WHAT IS EXPECTED |
Locate, in the data below, the line that contains "Loguearse | Registrarse" and the line that contains "mit Richtstrahlern?"; reproduce exactly those two lines and every line between them, nothing more.

★ ★ ★

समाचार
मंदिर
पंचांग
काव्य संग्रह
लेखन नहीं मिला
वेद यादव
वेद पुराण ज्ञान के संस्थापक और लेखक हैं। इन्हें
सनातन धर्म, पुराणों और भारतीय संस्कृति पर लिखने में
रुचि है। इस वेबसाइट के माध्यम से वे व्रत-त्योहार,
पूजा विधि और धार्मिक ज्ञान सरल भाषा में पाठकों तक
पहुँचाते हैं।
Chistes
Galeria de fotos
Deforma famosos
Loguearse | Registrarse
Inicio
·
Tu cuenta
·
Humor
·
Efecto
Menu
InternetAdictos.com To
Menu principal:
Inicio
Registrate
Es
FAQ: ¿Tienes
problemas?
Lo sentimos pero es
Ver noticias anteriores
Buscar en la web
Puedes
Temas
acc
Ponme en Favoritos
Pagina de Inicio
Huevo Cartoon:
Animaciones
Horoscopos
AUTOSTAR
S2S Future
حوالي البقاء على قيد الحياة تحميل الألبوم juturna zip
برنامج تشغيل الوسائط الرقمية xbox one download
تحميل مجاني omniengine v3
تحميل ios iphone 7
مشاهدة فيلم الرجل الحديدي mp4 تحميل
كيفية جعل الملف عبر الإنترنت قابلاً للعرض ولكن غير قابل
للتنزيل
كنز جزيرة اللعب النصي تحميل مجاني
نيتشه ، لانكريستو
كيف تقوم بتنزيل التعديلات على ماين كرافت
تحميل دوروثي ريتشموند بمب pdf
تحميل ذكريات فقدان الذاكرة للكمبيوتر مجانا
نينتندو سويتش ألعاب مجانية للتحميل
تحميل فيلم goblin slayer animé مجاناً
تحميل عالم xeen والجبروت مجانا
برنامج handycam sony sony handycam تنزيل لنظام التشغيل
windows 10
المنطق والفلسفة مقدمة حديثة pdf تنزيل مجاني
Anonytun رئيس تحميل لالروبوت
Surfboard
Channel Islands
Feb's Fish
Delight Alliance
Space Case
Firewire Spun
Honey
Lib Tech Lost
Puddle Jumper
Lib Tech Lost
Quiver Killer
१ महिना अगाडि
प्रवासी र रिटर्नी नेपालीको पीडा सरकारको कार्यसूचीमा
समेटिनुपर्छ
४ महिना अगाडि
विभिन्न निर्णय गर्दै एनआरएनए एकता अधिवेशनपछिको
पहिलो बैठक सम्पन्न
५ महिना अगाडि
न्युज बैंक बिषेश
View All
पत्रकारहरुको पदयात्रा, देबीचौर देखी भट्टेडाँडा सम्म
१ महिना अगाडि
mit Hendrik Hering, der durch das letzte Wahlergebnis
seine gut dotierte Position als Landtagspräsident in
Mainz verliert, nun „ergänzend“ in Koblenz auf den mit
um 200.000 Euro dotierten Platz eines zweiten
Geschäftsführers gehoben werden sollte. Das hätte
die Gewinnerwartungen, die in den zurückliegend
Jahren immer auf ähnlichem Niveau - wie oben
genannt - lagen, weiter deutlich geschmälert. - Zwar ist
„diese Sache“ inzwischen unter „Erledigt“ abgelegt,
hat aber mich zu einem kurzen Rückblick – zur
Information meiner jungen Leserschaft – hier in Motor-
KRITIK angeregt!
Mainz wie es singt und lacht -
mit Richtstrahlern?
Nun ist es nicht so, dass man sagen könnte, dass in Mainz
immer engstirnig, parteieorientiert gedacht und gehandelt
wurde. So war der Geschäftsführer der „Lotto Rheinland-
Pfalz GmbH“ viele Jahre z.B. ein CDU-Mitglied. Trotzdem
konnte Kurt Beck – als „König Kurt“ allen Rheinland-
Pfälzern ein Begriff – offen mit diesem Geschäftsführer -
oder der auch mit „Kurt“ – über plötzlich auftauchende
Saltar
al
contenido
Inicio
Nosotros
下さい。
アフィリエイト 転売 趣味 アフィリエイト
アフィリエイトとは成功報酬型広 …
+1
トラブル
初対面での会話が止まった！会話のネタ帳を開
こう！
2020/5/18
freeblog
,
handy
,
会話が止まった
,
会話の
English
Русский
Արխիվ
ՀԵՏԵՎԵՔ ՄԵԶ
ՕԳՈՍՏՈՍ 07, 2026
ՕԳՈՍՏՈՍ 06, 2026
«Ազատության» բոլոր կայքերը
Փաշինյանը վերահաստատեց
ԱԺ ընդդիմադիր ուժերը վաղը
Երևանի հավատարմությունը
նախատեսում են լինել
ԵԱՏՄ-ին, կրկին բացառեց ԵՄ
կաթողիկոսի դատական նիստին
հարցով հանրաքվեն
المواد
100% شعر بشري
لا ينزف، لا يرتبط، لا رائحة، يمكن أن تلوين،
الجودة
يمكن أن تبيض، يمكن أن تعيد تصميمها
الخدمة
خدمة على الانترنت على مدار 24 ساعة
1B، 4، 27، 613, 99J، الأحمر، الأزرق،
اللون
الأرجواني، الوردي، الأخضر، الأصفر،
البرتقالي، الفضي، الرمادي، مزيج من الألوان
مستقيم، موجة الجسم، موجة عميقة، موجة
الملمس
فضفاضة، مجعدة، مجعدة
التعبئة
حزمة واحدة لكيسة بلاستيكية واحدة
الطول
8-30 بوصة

★ ★ ★

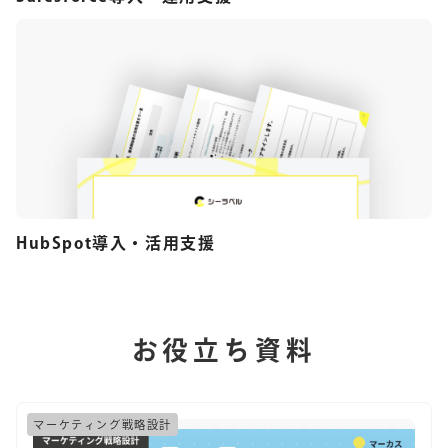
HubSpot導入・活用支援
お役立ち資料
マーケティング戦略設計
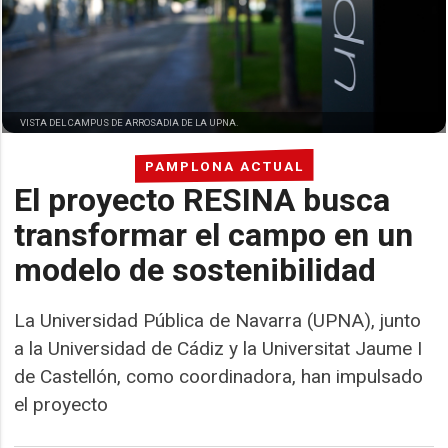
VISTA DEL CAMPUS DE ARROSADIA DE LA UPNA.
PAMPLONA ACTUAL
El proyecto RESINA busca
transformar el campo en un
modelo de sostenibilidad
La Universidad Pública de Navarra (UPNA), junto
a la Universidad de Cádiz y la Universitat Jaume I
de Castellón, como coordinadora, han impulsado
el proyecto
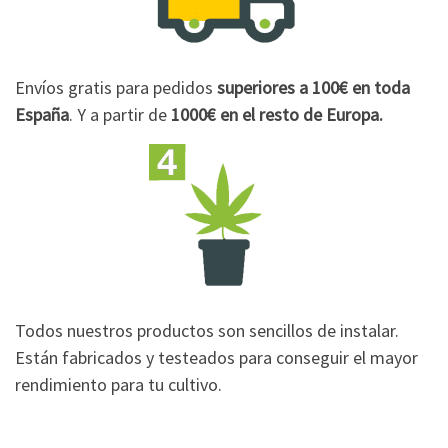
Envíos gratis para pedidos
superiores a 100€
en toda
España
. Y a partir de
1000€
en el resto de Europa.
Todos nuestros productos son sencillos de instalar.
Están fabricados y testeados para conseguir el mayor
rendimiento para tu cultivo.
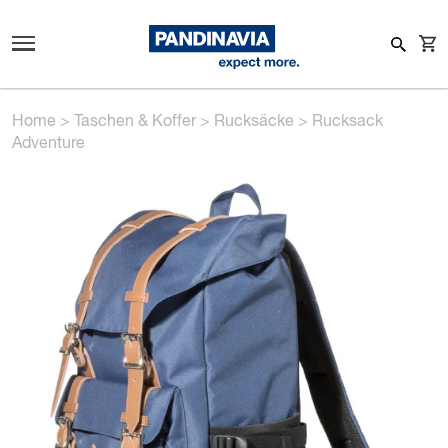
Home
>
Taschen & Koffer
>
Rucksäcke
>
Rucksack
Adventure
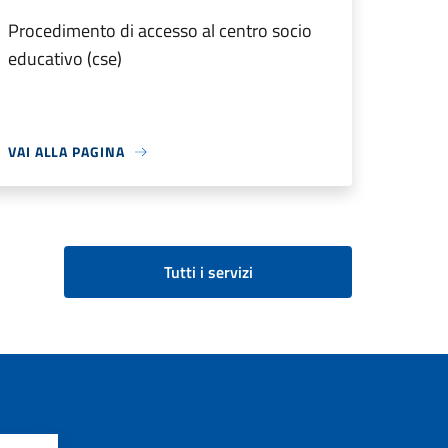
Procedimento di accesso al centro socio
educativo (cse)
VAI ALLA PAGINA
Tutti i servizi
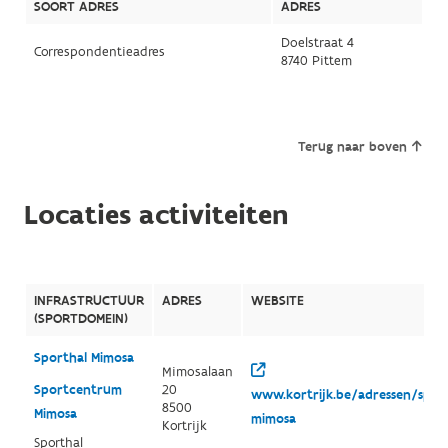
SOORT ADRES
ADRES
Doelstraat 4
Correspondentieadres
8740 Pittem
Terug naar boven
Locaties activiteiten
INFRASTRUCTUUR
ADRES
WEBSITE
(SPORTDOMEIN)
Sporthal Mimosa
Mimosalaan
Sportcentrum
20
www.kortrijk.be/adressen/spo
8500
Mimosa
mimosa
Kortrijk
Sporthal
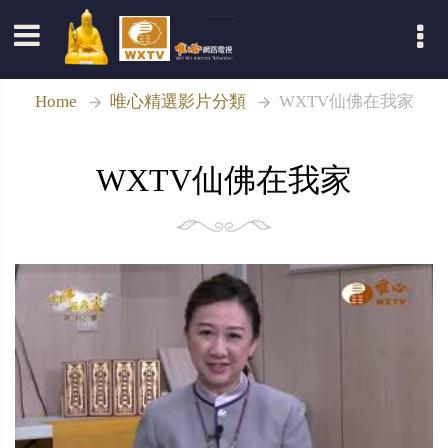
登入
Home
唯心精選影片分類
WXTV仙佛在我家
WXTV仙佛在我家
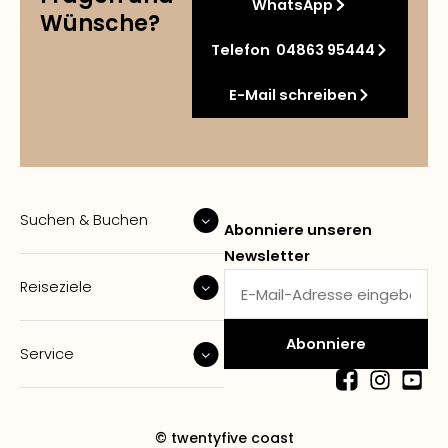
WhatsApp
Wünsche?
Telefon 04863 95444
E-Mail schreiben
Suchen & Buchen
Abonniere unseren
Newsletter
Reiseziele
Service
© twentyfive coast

★ ★ ★

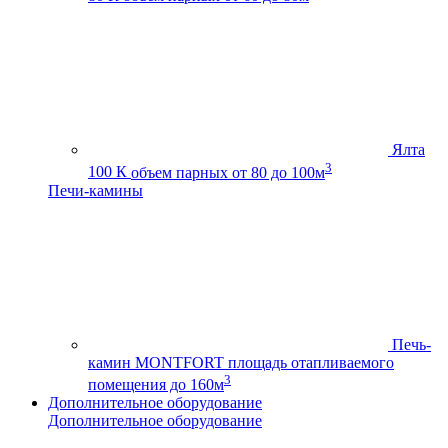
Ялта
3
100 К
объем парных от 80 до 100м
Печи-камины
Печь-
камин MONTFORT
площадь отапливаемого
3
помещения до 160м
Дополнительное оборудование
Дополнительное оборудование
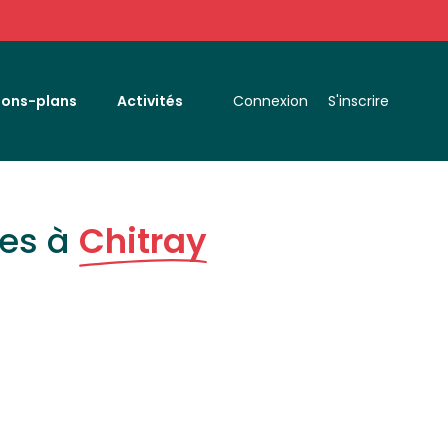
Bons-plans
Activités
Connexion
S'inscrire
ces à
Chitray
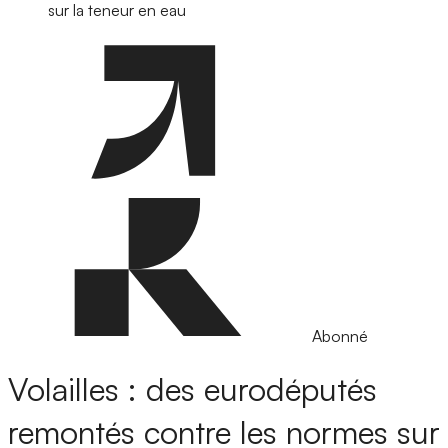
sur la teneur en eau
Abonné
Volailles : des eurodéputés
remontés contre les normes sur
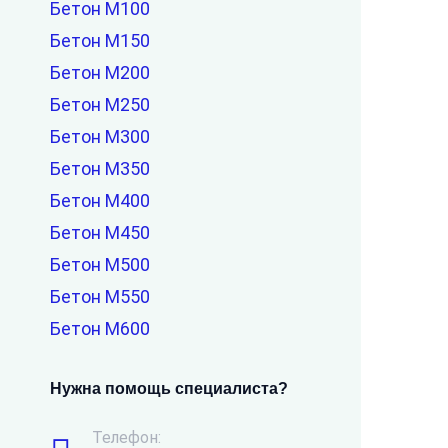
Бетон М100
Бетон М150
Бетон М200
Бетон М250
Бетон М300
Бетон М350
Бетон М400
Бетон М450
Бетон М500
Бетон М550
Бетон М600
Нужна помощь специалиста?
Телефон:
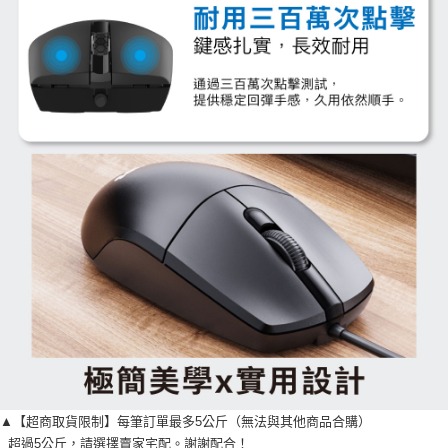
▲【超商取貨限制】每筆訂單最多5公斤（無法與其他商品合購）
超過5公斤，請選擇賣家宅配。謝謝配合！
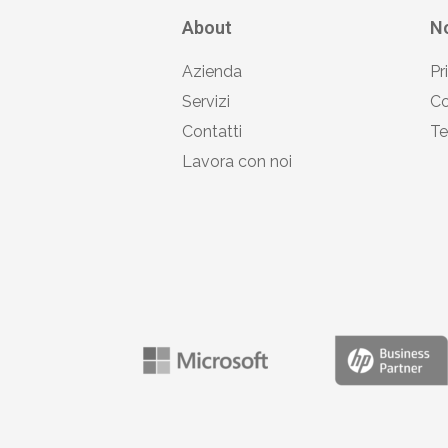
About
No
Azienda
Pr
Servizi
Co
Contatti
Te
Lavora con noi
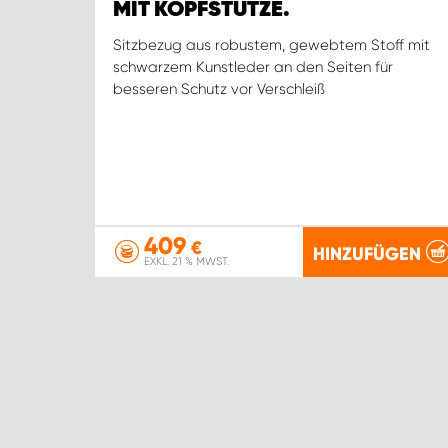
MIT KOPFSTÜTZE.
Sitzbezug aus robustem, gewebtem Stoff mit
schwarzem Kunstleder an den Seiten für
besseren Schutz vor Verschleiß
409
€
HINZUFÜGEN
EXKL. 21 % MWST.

★ ★ ★

RESPONSE AREA |
Loguearse | Registrarse
Inicio
·
Tu cuenta
·
Humor
·
Efecto
Menu
InternetAdictos.com To
Menu principal:
Inicio
Registrate
Es
FAQ: ¿Tienes
problemas?
Lo sentimos pero es
Ver noticias anteriores
Buscar en la web
Puedes
Temas
acc
Ponme en Favoritos
Pagina de Inicio
Huevo Cartoon:
Animaciones
Horoscopos
AUTOSTAR
S2S Future
حوالي البقاء على قيد الحياة تحميل الألبوم juturna zip
برنامج تشغيل الوسائط الرقمية xbox one download
تحميل مجاني omniengine v3
تحميل ios iphone 7
مشاهدة فيلم الرجل الحديدي mp4 تحميل
كيفية جعل الملف عبر الإنترنت قابلاً للعرض ولكن غير قابل
للتنزيل
كنز جزيرة اللعب النصي تحميل مجاني
نيتشه ، لانكريستو
كيف تقوم بتنزيل التعديلات على ماين كرافت
تحميل دوروثي ريتشموند بمب pdf
تحميل ذكريات فقدان الذاكرة للكمبيوتر مجانا
نينتندو سويتش ألعاب مجانية للتحميل
تحميل فيلم goblin slayer animé مجاناً
تحميل عالم xeen والجبروت مجانا
برنامج handycam sony sony handycam تنزيل لنظام التشغيل
windows 10
المنطق والفلسفة مقدمة حديثة pdf تنزيل مجاني
Anonytun رئيس تحميل لالروبوت
Surfboard
Channel Islands
Feb's Fish
Delight Alliance
Space Case
Firewire Spun
Honey
Lib Tech Lost
Puddle Jumper
Lib Tech Lost
Quiver Killer
१ महिना अगाडि
प्रवासी र रिटर्नी नेपालीको पीडा सरकारको कार्यसूचीमा
समेटिनुपर्छ
४ महिना अगाडि
विभिन्न निर्णय गर्दै एनआरएनए एकता अधिवेशनपछिको
पहिलो बैठक सम्पन्न
५ महिना अगाडि
न्युज बैंक बिषेश
View All
पत्रकारहरुको पदयात्रा, देबीचौर देखी भट्टेडाँडा सम्म
१ महिना अगाडि
mit Hendrik Hering, der durch das letzte Wahlergebnis
seine gut dotierte Position als Landtagspräsident in
Mainz verliert, nun „ergänzend“ in Koblenz auf den mit
um 200.000 Euro dotierten Platz eines zweiten
Geschäftsführers gehoben werden sollte. Das hätte
die Gewinnerwartungen, die in den zurückliegend
Jahren immer auf ähnlichem Niveau - wie oben
genannt - lagen, weiter deutlich geschmälert. - Zwar ist
„diese Sache“ inzwischen unter „Erledigt“ abgelegt,
hat aber mich zu einem kurzen Rückblick – zur
Information meiner jungen Leserschaft – hier in Motor-
KRITIK angeregt!
Mainz wie es singt und lacht -
mit Richtstrahlern?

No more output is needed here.